Ну что ж, у женщин свои тайны. Но стоит мне только намекнуть о Ядзиной тайне, и Евфросиния Петровна скорее умрет, чем позволит этой тайне сохнуть в душе Ядзи. Назавтра каждый листок на всех деревьях будет шептать на ветер: "А у царя Мидаса - ослиные уши!"
На следующий день я знал все о причине Ядзиного горя.
Девушка прекрасно видела, что Ригор Власович далеко не красавец. Но она уже знала и украинскую поговорку - "с лица воду не пить". А то, что он добрым был, в этом наша святая дева уже убедилась. И все ждала от него мужского признания (а может, к тому же и крепких объятий, а может, еще и поцелуя!), но он все мнется что-то, только и разговаривает про мировую революцию да про коммуну. А Ядзя к коммуне, оказывается, совсем равнодушна. Ей бы выйти замуж за тихого мужика, да хату свою обмазать белой глиной, да цветов насадить перед окнами, да поле, хотя б небольшое, но свое, да огорода клочок - чтобы возиться там с тяпкой, полоть, окучивать, - одним словом, стать хозяйкой. И еще, думаю, видела себя чистая панна с головастым мальчуганом, который ковыляет рядом с нею, держась пухлой ручонкой за юбку матери.

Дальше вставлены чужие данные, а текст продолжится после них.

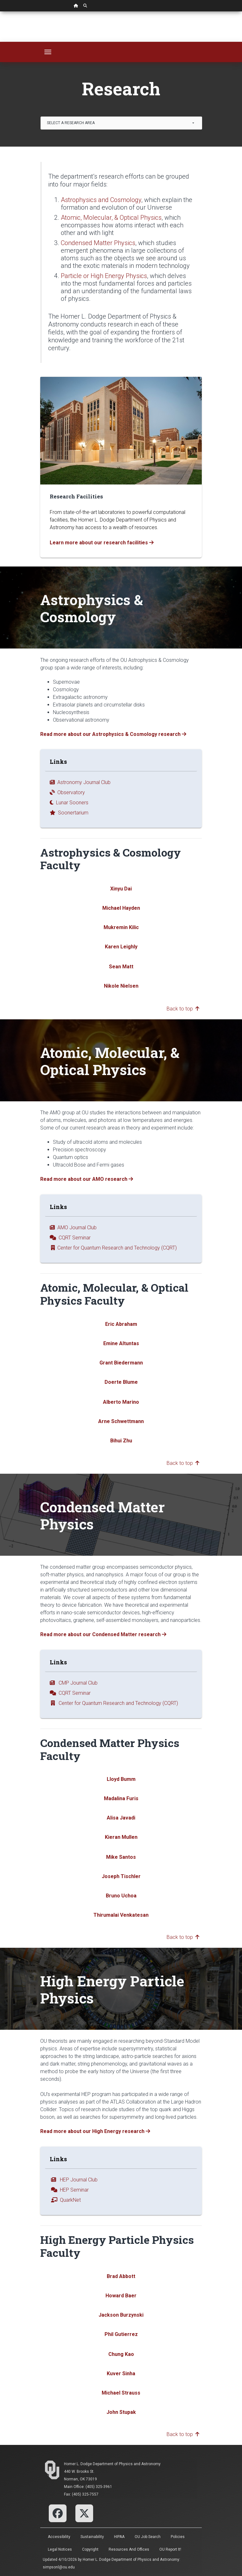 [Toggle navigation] (47, 52)
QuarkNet (65, 2200)
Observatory (67, 792)
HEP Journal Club (74, 2180)
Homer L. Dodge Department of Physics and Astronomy (112, 2464)
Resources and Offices (129, 2549)
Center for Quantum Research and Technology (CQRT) (113, 1248)
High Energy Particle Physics (112, 1989)
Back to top (183, 1009)
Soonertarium (69, 813)
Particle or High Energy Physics (104, 276)
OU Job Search (148, 2537)
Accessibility (59, 2537)
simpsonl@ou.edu (59, 2567)
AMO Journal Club (73, 1228)
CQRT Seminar (70, 1238)
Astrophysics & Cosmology (91, 608)
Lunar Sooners (69, 803)
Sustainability (92, 2537)
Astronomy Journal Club (80, 782)
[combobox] (121, 123)
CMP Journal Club (74, 1683)
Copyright (90, 2549)
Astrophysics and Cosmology (101, 200)
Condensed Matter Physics (98, 243)
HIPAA (119, 2537)
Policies (178, 2537)
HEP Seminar (69, 2190)
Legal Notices (60, 2549)
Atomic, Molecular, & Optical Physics (111, 217)
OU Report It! (170, 2549) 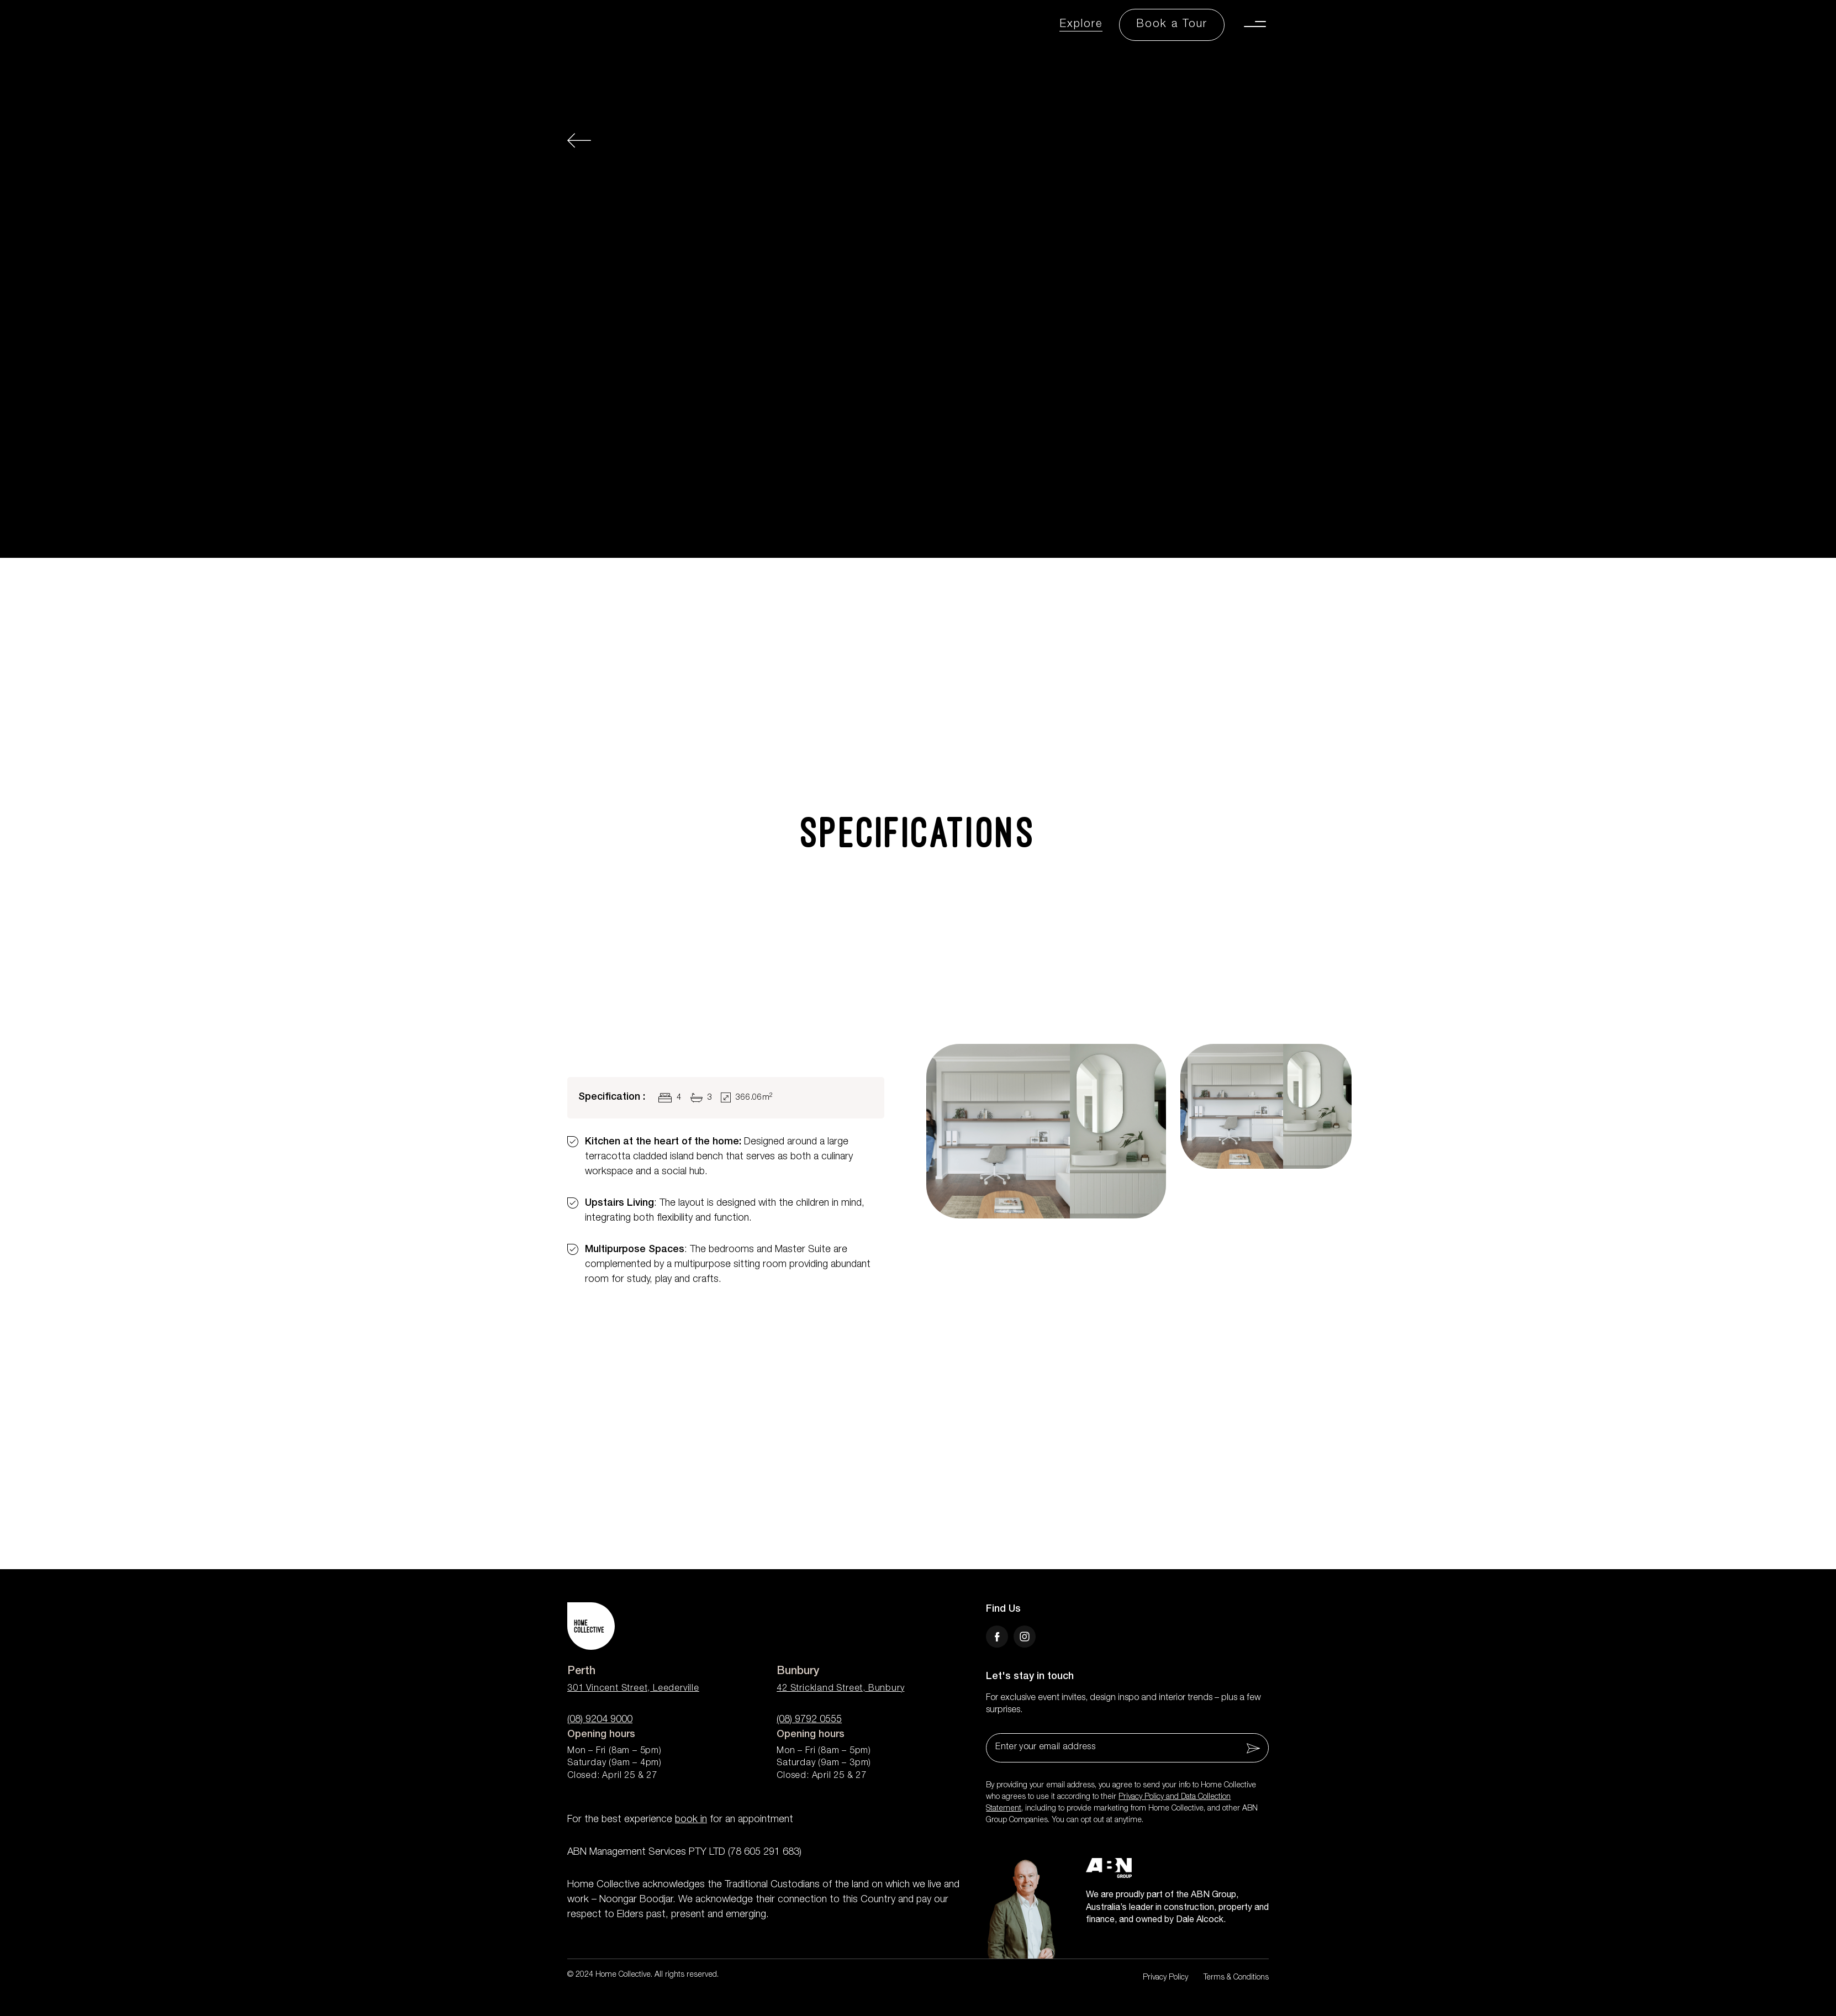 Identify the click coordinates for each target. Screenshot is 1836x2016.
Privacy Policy (1165, 1978)
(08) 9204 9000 (599, 1720)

Нет, наверно-таки не выйдет из нашей красавицы польской Розы Люксембург... А вот обопрется ли боевой рукой о ее плечо утомленный в битвах Ригор Власович? Как знать.
И еще не верится мне, что Ядзя глубоко, на всю жизнь, усвоила Ригорову новую азбуку. Ну ладно, посмотрим...
А тут как-то после обеда иду я с кипой школьных тетрадок, а навстречу мне Палазя хроменькая. Лицо растерянное, в красных пятнах, прижимает к груди какую-то бумагу.
Не знаю, как поступить. Поздороваться? А вдруг взорвется, завопит, забьется в плаче - что тогда? Извиняться за то, что поздоровался?
Но Палазя сама окликнула меня:
- Ой, Иван Иванович, а я вас жду, уже и дома у вас была... Здравствуйте вам! - и низко поклонилась. - Иль гневаетесь на меня?
- Да нет, не гневаюсь, а только удивлен.
- И верно, - говорит, - как не удивляться такой глупой! Ведь я тогда... Вы уж извиняйте, Иван Иванович, у бабы язык - не для божьего слова... Извиняйте, что так вышло...
- Ну что ж, как говорят, бог простит...
- Вот пришла к вам, чтобы письмо мне прочитали. От Петра. Знаете, не хочется чужим людям доверяться, чтоб богатеи потом не тешились... А вы человек праведный. Вот, нате!